May 26, 2009 at 3:30 am
Well I'm confused. I'm currently studying for my MCTS in SQL Server 2008 and all the literature I have found up to this point suggests that instance support is 50 in Enterprise Edition and 16 in Standard Edition. This is cited by "The Real MCTS SQL Server 2008" study guide by Syngress and also the following link. Can someone please clarify as I wan't to be sure I know the correct answer for the exam!
http://www.microsoft.com/sqlserver/2008/en/us/editions-compare.asp
Many thanks
May 28, 2009 at 11:54 pm
50 and 16 are correct, as is very clearly stated on this link http://www.microsoft.com/sqlserver/2008/en/us/editions-compare.aspx . The 50/50 referenced in the MSDN link is for the maximums for SQL Server 2008 for 32 bit and 64 bit, no mention of which edition.
Here is the title row of that table:
"SQL Server Database Engine object" "Maximum sizes/numbers SQL Server (32-bit)" "Maximum sizes/numbers SQL Server (64-bit)"
Unfortunately the system told me I was wrong so I don't get the point for the correct answer, but I believe I get one for a post. So I guess it evens out...sort of.
Alvin Ramard (5/18/2009)
zzx375 (5/18/2009)
Perhaps I am confused or simply don't understand the question or have a bad reference source.The whitepaper "SQL Server Consolidation with SQL Server 2008"
Writer: Martin Ellis
Reviewer: Prem Mehra,Lindsey Allen, Tiffany Wissner, Sambit Samal
Published: March 2009
Applies to: SQL Server 2008
page ten, lists
EditionMaximum instances
SQL Server 2008 Standard 16*
SQL Server 2008 Enterprise50*
*Depending upon available system resources and workload
Check out the link below. It's the one referenced in the answer. It states both Enterprise and Standard can handle 50.
May 29, 2009 at 4:36 am
...ehh, irrelevant... 🙂
June 8, 2009 at 5:14 pm
hi,
I agree with the 50 instances for Enterprise and 16 for standard based on the following link that I read on MSDN>
http://msdn.microsoft.com/en-us/library/cc645993.aspx
Can somebody tell me the difference between Multi-instance support and Max no of instances. Its kinda confusing 🙂
Thanks
Razi, M.
http://questivity.com/it-training.html
March 21, 2010 at 4:09 pm
This is an awful mess, isn't it? Should it be 50 and 16 or 50 and 50?
Well, actually, no: it depends whether the platform the instances are to be installed on is a standalone server or a failover cluster. The only answer option that says it depends on anything is the fourth and that says "depends on the OS" which is of course wrong, but it seemed to me to be less wrong than any of the others.
Did the 50 50 or 50 16 question ever get resolved?

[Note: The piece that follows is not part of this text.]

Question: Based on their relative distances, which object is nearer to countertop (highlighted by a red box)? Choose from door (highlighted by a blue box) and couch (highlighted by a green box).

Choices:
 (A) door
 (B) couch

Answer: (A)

Has the MS documentation been rendered consistent?
And, of course, should everyone have been talking about whether it's 50 50 or 25 25 depending or 50 16 or 16 16 depending?
Tom
May 12, 2014 at 10:18 am
Hi everyone
I was also confused with this que max num of instance per machine?
does anyone support me if i say it to 150??
May 12, 2014 at 12:11 pm
rahul.srungaram (5/12/2014)
Hi everyoneI was also confused with this que max num of instance per machine?
does anyone support me if i say it to 150??
As the question specifically refers to SQL Server 2008 I don't think anyone will believe 150. 150 may happen in some future edition, but it didn't happen yet, not even in SQL Server 2014.
Tom
May 12, 2014 at 1:21 pm
thanks for reply
if u can please check in help file of SQL 2005...in index of help if you can type instance supported and hit enter
you can find a topic multiple instances there it states that SQL server supports 50 instance for each Database engine , analysis services and reporting services i.e is 150 instances!!
i m bit confused with this line can you help me figure out exact meaning of what it is referring to?
any diff between multiple instance and max number of instanceS?